In short, each company’s situation is different, and the organization should consult with counsel and compliance managers following any large ransomware infection. Notification requirements will likely turn on the type of machines or files that were infected, the location of that data, the applicable law and regulations, and the risk of harm to individuals or the company itself.
If Our Organization Was Infected, Will Insurance Cover Our Damages?
Again, it depends on your circumstances and coverage. Many companies believe they are covered for common “errors and omissions” by employees, such as clicking on a phishing email link, but they may be surprised to find that such online activities are excluded. Increasingly, ransomware and other online attacks are covered by separate “cyber” policies or riders. Even then, coverage may depend on whether one or more policies cover the cost of the company’s investigation, repair of network machines, business interruption loss and the actual ransom amount. Insurance carriers often will recommend or require that specific providers assist in any incident response. Companies also should be aware that timing is an important issue for insurance carriers. They may not provide coverage if a recommended patch was not applied promptly to a vulnerable computer, and they usually require notice before any full-scale investigation starts or any ransom is actually paid.
What Can My Organization Do In General to Bolster its Cybersecurity?
Update your program, then practice, practice, practice. Good security is a journey, not a final destination; companies must constantly re-evaluate their risks and appropriate reactions, especially when faced with a new global threat like WannaCry.
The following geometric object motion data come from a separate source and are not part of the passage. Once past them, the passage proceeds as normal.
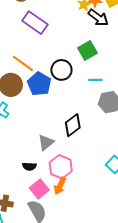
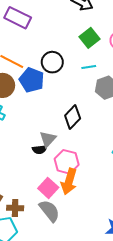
green square: (88, 50) -> (89, 38), moved
black semicircle: (29, 166) -> (40, 150), moved
orange arrow: (60, 186) -> (69, 182), size x1.4

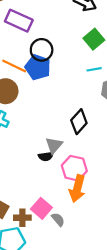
black circle: (52, 62) -> (42, 50), moved
blue pentagon: (32, 80) -> (38, 67), moved
pink square: (48, 188) -> (41, 208), moved
gray semicircle: (49, 211) -> (58, 220), size x0.6

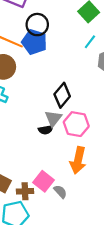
cyan line: (94, 69) -> (90, 42), turned -40
black diamond: (79, 122) -> (62, 95), moved
pink hexagon: (74, 168) -> (76, 124), moved

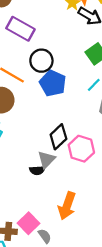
blue pentagon: (34, 42) -> (53, 83), moved
pink hexagon: (76, 124) -> (81, 149), moved

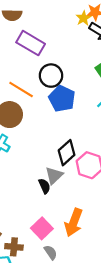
black semicircle: (37, 170) -> (44, 186), turned -112
pink square: (29, 223) -> (42, 228), moved

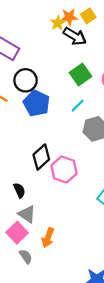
gray triangle: (54, 175) -> (27, 214), moved, turned -42
orange arrow: (74, 222) -> (48, 238), moved, size x0.7

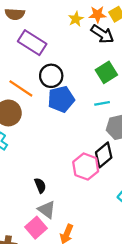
yellow star: (58, 23) -> (76, 19), moved
blue pentagon: (37, 103) -> (61, 99), turned 30
cyan line: (78, 106) -> (102, 103), turned 32
black diamond: (41, 157) -> (104, 155), moved

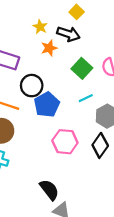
orange star: (98, 14) -> (49, 48), moved
pink hexagon: (86, 167) -> (65, 142), moved
black semicircle: (40, 185) -> (49, 190), size x1.5

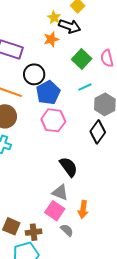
yellow star: (40, 27) -> (54, 17), moved
pink hexagon: (65, 142) -> (53, 120), moved
black semicircle: (49, 190) -> (68, 167), moved

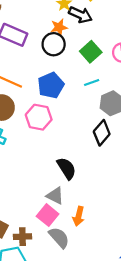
black circle: (34, 74) -> (54, 44), moved
pink hexagon: (53, 120) -> (39, 117), moved
gray semicircle: (67, 230) -> (59, 237), size x1.5

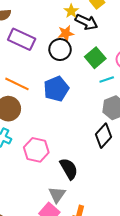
cyan line: (92, 83) -> (107, 79), moved
pink hexagon: (39, 117) -> (36, 150), moved
gray triangle: (55, 196) -> (57, 195), turned 36

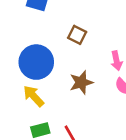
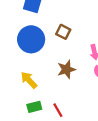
blue circle: (36, 62) -> (31, 39), moved

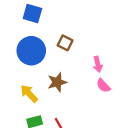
brown star: (66, 69) -> (57, 82), moved

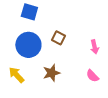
pink arrow: (98, 64) -> (94, 47), moved
yellow arrow: (29, 94) -> (16, 75), moved

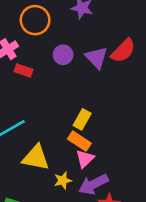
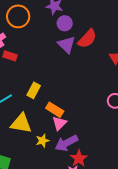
purple circle: (63, 55) -> (65, 23), moved
yellow rectangle: (82, 119) -> (34, 90), moved

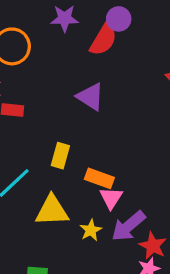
purple circle: (65, 23) -> (119, 19), moved
red semicircle: (87, 39) -> (103, 40), moved
purple triangle: (66, 45) -> (91, 97), moved

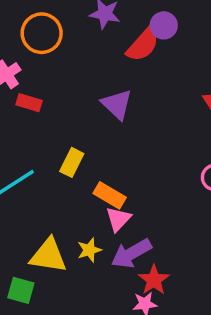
yellow triangle: (52, 211) -> (48, 256), moved

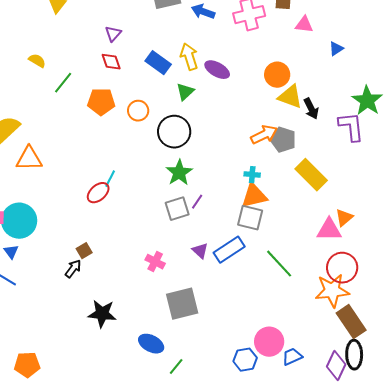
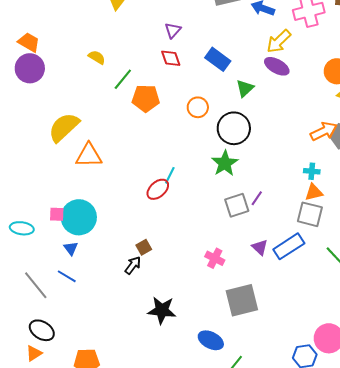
yellow arrow: (189, 57) -> (279, 41), moved, turned -116
orange pentagon: (101, 102) -> (146, 98), moved
green star: (179, 173) -> (225, 163), moved
orange triangle: (254, 196) -> (314, 192), size x0.7

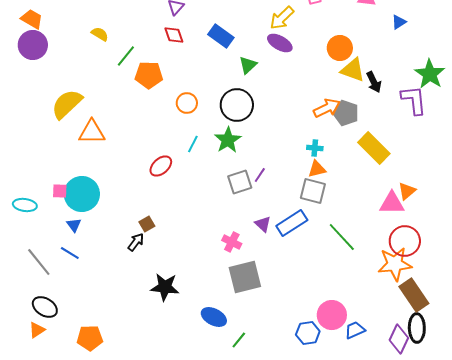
orange circle: (198, 107) -> (187, 103), moved
cyan line: (170, 175) -> (193, 144), moved
pink cross: (215, 258) -> (232, 242), moved

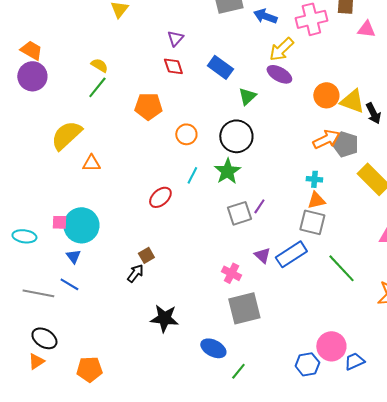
orange circle: (340, 48) -> (326, 95), moved
green line: (126, 56) -> (97, 87), moved
orange triangle: (92, 132) -> (91, 163), size x0.7
gray line: (39, 262) -> (38, 293), turned -40

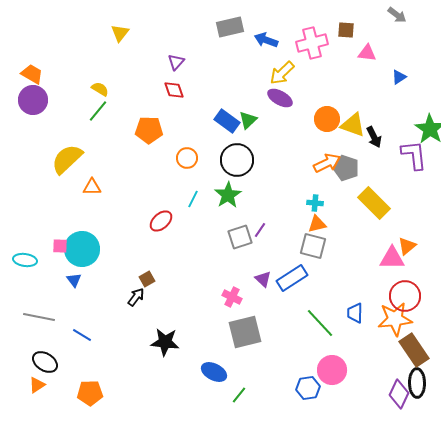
blue rectangle: (220, 67) -> (227, 121), moved
green line: (341, 268) -> (320, 323), moved
blue line: (69, 284) -> (82, 335), moved
blue trapezoid: (354, 361) -> (355, 313), moved, turned -65

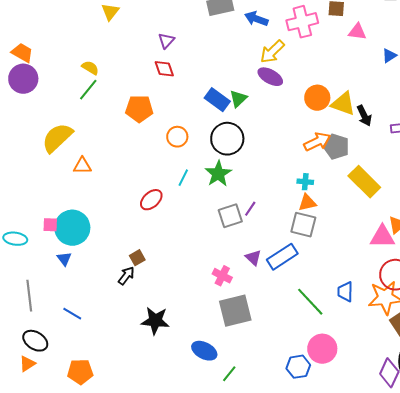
gray line: (39, 317) -> (29, 296), turned 72

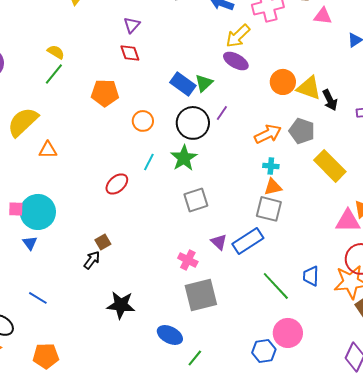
orange arrow: (317, 142) -> (268, 134), moved
purple line: (250, 209) -> (222, 113), moved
Every company should elevate cybersecurity, move it outside the narrow purview of the IT department and give the topic board-level recognition. A multi-department team should work with IT to build an effective cybersecurity program based on a widely recognized framework such as NIST CSF, ISO 27001-2, or PCI DSS. The program should require a full periodic assessment against this framework and robust training that constantly reminds employees they are the crucial first line of defense against phishing exploits, which remain the most common point-of-entry in most hacks. The program should also include a disaster recovery plan that emphasizes the importance of regular backups and an incident response plan that addresses a variety of cyber threats, including ransomware. With these plans in hand, legal and compliance leaders should lead their response teams in regular practice drills or exercises, thereby ensuring that everyone is ready to move, not if, but when the next threat like WannaCry appears.